Author Elisabeth Robinson understands the vicarious thrill that some of us get from reading another’s mail. It’s that thrill that carries through The True and Outstanding Adventures of the Hunt Sisters, a story told completely through the narrator’s mail, email, postcards and faxes.
Olivia Hunt is a thirty-something, just-fired, slightly suicidal Hollywood movie producer that’s trying to wheel and deal, shoot a new movie, salvage her love life, support her family and dying sister, Madeline, and feebly attempt to find faith in a God she doesn’t believe in.
The writing in the Hunt Sisters is sharp-as-a-hypodermic-needle clever, wryly funny, and oftentimes heartbreaking. Olivia’s letters carry us into hospital rooms, the machines that keep her sister alive, and the self-important, cold medical staff in all their hypocrisy. With tongue-in-cheek, Olivia describes the phases of her father’s alcoholic stages: …he’d passed through the milder levels of intoxication of Verbose, Bellicose, and Morose, before reaching Lachrymose, when like clockwork he’d mention his poor dead mother, and we’d know that the end was near, Comatose was next, Dad would be nodding off very soon.
We’re given hysterical glimpses into the falseness of Hollywood through movie premier parties, congratulatory gifts to corporate presidents (followed by raging emails when the backstabbers don’t come through) and Olivia’s own game-playing, with identical letters to Danny DeVito and Robin Williams, praising them for their unique appeal and vowing no one else could do justice to the role.

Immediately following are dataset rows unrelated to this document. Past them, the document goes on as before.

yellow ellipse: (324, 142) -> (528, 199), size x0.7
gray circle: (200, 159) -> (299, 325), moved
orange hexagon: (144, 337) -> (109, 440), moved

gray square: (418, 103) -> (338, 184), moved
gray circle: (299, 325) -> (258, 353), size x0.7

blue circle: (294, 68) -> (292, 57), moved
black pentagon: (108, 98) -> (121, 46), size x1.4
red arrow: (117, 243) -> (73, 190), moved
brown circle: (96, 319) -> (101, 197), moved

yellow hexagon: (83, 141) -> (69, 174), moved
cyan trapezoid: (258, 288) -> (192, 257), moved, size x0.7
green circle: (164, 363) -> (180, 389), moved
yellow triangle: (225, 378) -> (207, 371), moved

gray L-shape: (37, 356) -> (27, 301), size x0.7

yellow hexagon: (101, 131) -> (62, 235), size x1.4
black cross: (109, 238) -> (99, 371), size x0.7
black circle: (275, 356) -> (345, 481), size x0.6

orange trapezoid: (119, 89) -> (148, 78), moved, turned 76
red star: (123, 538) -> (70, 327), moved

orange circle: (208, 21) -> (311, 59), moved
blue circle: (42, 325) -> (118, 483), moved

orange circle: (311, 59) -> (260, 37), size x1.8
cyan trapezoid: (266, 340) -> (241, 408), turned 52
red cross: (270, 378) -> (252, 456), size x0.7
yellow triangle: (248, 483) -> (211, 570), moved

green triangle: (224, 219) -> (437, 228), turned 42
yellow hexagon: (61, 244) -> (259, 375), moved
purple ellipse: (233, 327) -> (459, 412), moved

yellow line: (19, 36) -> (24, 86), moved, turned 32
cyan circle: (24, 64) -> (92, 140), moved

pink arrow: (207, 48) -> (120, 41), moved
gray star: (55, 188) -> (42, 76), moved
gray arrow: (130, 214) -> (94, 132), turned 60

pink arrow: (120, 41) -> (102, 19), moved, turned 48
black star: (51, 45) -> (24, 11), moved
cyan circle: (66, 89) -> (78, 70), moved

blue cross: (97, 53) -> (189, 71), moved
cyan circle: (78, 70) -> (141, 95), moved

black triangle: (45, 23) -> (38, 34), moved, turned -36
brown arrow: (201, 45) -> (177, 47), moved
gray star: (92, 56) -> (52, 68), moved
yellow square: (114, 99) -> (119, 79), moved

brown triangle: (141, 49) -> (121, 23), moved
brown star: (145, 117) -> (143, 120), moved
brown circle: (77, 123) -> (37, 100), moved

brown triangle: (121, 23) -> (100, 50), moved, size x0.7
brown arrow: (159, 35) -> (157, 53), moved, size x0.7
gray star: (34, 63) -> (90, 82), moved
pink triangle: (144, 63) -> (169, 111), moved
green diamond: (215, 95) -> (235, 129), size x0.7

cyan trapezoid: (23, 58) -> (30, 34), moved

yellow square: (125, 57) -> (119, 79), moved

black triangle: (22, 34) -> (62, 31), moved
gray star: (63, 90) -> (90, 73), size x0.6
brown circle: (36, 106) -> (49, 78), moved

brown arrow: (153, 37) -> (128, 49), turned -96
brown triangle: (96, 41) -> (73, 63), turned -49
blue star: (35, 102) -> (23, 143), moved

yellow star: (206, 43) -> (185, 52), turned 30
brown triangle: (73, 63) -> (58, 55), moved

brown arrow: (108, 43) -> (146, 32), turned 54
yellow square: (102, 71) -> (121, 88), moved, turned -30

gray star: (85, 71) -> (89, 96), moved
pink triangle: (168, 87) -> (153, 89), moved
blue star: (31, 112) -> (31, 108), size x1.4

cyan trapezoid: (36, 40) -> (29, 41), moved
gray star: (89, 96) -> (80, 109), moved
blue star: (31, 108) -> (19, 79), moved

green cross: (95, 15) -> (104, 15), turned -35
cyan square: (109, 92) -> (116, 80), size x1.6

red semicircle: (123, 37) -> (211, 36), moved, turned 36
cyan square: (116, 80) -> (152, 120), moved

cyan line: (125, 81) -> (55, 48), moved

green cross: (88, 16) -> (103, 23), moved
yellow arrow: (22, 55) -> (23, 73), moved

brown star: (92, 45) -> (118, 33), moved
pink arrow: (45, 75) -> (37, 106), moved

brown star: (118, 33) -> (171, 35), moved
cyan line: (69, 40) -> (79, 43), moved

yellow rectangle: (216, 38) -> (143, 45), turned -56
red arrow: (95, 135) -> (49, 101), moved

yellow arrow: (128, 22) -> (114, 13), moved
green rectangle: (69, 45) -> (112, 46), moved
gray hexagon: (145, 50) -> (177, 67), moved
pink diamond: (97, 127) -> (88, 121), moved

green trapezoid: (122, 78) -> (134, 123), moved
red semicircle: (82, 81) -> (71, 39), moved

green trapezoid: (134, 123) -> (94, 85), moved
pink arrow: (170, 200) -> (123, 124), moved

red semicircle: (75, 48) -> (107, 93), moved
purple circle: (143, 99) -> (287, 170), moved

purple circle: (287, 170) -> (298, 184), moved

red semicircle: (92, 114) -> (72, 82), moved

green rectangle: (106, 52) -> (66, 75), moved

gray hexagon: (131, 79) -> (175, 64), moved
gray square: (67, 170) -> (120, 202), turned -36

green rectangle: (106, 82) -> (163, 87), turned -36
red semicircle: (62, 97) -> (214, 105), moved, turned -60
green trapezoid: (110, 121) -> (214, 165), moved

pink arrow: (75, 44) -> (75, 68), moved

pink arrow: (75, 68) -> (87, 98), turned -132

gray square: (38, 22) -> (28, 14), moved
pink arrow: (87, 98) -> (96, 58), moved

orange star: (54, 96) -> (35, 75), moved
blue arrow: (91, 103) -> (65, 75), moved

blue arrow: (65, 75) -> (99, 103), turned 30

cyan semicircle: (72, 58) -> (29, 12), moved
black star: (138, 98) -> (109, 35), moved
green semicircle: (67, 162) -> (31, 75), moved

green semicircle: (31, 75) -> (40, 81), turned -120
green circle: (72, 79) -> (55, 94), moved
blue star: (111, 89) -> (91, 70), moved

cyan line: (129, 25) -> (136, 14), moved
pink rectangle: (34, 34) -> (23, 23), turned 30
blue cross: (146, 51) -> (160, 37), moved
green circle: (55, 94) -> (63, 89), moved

The book is a quick read and a pleasure from the first line. True, Olivia’s letters might offer a little more background and dialog than anyone’s letters have ever offered me—but that little push of the envelope is easy to forgive. She has moments of truly poetic prose right alongside her liberal use of expletives. And just like Olivia and Madeline, The True and Outstanding Adventures of the Hunt Sisters is an easy book to love, warts and all.